Material for the task section start
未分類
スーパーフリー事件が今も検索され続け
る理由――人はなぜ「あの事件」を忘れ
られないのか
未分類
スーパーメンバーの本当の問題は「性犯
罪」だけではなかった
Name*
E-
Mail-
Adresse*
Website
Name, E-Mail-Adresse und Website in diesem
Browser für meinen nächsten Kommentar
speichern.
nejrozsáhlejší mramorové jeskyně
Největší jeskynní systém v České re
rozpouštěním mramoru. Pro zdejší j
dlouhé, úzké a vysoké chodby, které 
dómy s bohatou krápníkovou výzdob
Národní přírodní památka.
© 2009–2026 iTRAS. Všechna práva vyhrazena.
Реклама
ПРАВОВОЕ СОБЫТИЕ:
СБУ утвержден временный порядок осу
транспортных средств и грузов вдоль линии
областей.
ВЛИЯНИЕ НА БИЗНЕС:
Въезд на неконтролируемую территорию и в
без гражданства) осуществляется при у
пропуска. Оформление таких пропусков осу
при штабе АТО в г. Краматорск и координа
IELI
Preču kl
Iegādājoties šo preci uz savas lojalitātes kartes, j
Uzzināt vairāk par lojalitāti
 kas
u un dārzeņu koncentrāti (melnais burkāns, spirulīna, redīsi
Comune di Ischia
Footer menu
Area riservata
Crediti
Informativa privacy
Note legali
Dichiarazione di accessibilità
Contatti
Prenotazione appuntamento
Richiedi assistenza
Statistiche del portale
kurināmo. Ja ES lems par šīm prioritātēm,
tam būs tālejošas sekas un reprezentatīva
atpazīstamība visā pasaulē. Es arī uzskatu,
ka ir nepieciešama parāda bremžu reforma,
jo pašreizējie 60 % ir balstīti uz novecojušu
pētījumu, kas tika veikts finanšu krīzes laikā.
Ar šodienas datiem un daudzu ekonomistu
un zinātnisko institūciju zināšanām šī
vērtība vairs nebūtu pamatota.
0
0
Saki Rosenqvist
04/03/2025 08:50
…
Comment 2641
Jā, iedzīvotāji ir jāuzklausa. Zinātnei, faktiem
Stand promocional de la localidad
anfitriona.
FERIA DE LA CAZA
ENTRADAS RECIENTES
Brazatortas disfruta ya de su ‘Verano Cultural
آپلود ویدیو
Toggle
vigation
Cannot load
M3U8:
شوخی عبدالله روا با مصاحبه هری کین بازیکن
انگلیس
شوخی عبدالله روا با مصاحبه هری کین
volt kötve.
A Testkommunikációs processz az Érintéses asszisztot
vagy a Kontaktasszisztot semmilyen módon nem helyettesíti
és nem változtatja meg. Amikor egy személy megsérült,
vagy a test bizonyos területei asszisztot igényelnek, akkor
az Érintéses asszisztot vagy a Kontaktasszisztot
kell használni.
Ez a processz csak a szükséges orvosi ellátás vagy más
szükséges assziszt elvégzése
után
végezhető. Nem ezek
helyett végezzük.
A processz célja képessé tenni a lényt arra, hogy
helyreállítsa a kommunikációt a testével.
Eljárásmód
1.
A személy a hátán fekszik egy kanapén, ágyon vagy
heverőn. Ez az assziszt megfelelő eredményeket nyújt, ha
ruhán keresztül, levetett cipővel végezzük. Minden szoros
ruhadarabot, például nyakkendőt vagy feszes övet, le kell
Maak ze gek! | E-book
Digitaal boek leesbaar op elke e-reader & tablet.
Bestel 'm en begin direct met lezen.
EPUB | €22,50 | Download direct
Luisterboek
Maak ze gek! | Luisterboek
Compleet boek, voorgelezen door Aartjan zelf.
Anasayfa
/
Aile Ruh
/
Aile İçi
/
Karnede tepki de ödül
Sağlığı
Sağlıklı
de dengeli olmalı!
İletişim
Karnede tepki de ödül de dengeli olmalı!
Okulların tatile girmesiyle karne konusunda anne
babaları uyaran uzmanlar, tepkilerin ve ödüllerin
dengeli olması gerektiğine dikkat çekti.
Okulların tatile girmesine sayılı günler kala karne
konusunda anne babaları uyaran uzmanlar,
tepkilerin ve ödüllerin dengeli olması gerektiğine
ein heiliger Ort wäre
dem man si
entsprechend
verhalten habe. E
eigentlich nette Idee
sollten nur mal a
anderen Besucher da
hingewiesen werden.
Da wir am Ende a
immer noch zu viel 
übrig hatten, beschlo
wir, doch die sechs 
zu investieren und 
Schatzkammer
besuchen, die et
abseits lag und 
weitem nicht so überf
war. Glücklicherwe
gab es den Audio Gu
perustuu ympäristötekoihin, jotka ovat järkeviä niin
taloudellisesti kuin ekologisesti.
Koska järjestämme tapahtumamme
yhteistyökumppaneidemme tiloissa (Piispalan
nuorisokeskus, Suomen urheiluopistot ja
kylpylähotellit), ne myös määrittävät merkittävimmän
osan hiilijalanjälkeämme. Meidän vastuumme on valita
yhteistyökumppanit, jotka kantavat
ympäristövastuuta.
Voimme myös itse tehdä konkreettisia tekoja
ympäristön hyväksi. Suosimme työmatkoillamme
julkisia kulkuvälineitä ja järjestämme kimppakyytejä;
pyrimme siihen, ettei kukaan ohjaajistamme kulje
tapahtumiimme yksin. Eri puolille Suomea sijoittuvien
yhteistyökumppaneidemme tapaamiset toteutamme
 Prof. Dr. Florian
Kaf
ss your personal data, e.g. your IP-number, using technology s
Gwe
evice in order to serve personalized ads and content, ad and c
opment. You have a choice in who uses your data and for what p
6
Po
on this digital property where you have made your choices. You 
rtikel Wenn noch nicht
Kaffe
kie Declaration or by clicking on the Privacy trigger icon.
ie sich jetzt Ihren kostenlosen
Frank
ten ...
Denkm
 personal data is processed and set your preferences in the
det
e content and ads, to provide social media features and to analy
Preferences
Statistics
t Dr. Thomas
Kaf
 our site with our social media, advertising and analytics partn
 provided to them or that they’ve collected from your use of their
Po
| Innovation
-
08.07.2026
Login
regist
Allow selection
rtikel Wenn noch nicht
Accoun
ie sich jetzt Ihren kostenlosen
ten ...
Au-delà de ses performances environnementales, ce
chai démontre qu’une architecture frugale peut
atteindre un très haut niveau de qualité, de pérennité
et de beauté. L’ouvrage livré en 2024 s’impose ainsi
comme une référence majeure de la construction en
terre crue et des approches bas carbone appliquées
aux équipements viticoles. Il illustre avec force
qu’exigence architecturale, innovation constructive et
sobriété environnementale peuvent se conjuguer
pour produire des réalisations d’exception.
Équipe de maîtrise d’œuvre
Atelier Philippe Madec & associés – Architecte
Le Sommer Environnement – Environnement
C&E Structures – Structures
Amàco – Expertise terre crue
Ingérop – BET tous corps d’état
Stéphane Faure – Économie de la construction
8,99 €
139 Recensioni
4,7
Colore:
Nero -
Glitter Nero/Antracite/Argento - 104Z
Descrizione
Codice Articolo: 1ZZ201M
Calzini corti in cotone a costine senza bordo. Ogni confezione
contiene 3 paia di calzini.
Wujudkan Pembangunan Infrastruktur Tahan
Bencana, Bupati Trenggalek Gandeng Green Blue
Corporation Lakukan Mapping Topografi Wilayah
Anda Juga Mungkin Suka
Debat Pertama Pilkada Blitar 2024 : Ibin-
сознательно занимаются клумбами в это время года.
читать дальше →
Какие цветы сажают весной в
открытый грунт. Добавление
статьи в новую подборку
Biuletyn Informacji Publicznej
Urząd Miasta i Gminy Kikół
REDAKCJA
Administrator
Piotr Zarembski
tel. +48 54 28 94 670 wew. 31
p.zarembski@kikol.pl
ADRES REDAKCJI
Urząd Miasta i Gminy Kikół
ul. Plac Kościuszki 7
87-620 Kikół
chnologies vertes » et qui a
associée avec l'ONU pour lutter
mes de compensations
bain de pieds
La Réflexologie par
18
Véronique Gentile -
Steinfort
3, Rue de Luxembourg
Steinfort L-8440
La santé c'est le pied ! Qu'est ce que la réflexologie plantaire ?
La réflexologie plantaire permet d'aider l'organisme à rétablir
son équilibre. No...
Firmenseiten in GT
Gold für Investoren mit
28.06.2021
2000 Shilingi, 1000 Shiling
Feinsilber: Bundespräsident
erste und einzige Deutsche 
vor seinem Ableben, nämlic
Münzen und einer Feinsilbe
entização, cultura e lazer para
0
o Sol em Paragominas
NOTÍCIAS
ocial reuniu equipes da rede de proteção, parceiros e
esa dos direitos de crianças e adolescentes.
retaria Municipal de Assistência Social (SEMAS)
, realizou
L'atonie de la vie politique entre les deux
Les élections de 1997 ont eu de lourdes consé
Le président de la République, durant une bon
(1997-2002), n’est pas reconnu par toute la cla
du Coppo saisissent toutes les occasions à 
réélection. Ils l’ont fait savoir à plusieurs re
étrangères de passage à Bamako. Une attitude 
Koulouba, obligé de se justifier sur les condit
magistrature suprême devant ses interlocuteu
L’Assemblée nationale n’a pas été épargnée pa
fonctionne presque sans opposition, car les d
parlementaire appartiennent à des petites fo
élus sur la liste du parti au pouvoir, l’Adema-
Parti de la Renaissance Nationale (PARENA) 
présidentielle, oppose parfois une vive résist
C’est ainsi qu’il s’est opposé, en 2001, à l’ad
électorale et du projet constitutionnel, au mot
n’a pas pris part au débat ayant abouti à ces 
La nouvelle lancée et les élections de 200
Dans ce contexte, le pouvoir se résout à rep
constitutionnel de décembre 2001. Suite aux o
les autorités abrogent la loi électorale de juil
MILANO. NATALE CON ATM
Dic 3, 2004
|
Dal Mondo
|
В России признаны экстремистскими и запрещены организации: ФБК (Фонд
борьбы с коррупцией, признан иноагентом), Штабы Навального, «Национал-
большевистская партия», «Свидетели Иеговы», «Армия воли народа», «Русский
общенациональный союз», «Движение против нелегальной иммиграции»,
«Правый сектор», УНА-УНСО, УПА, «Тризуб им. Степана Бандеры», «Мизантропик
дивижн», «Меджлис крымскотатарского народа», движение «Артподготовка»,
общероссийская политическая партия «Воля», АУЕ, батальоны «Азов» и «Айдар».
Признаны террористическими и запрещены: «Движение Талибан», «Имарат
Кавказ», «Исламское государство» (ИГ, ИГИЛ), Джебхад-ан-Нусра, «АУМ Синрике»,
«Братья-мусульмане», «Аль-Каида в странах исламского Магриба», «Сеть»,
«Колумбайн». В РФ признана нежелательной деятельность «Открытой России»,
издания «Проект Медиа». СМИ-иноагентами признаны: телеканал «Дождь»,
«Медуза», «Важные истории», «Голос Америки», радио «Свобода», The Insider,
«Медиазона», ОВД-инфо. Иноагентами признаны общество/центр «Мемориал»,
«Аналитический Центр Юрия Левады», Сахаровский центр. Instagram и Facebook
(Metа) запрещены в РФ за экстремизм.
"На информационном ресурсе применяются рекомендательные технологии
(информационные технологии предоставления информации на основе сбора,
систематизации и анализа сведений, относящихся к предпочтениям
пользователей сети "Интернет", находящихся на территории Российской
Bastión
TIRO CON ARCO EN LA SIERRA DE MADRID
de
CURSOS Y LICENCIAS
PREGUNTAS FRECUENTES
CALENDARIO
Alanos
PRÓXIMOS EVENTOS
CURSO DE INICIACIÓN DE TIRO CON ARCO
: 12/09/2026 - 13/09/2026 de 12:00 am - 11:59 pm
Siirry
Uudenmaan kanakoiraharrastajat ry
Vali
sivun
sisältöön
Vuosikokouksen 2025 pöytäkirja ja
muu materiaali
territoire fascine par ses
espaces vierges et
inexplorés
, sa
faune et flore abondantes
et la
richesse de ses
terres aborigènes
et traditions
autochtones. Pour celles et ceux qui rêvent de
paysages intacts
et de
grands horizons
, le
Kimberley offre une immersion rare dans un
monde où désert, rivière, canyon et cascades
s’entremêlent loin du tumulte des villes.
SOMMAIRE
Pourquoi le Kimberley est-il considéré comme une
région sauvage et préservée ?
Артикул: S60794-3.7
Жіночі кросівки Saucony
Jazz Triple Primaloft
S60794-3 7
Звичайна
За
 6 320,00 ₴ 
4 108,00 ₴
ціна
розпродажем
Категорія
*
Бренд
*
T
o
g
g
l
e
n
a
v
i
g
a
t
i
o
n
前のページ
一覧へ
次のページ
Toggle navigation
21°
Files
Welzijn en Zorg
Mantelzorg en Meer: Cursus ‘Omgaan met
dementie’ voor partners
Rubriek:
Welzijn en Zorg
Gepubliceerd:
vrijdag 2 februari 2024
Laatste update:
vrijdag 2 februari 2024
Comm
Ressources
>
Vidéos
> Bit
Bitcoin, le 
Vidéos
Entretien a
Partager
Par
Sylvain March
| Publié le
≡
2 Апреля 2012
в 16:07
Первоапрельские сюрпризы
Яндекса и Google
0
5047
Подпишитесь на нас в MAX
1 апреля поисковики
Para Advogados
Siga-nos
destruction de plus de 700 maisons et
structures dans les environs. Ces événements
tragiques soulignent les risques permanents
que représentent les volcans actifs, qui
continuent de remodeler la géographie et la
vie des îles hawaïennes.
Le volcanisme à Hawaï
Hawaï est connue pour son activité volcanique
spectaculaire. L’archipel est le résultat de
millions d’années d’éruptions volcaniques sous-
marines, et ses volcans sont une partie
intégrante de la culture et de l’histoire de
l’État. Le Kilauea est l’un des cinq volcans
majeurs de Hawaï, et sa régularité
Material for the task section end
# Problem requirements
Using the data above, copy each line that contains "jotka".

# Output
perustuu ympäristötekoihin, jotka ovat järkeviä niin
yhteistyökumppanit, jotka kantavat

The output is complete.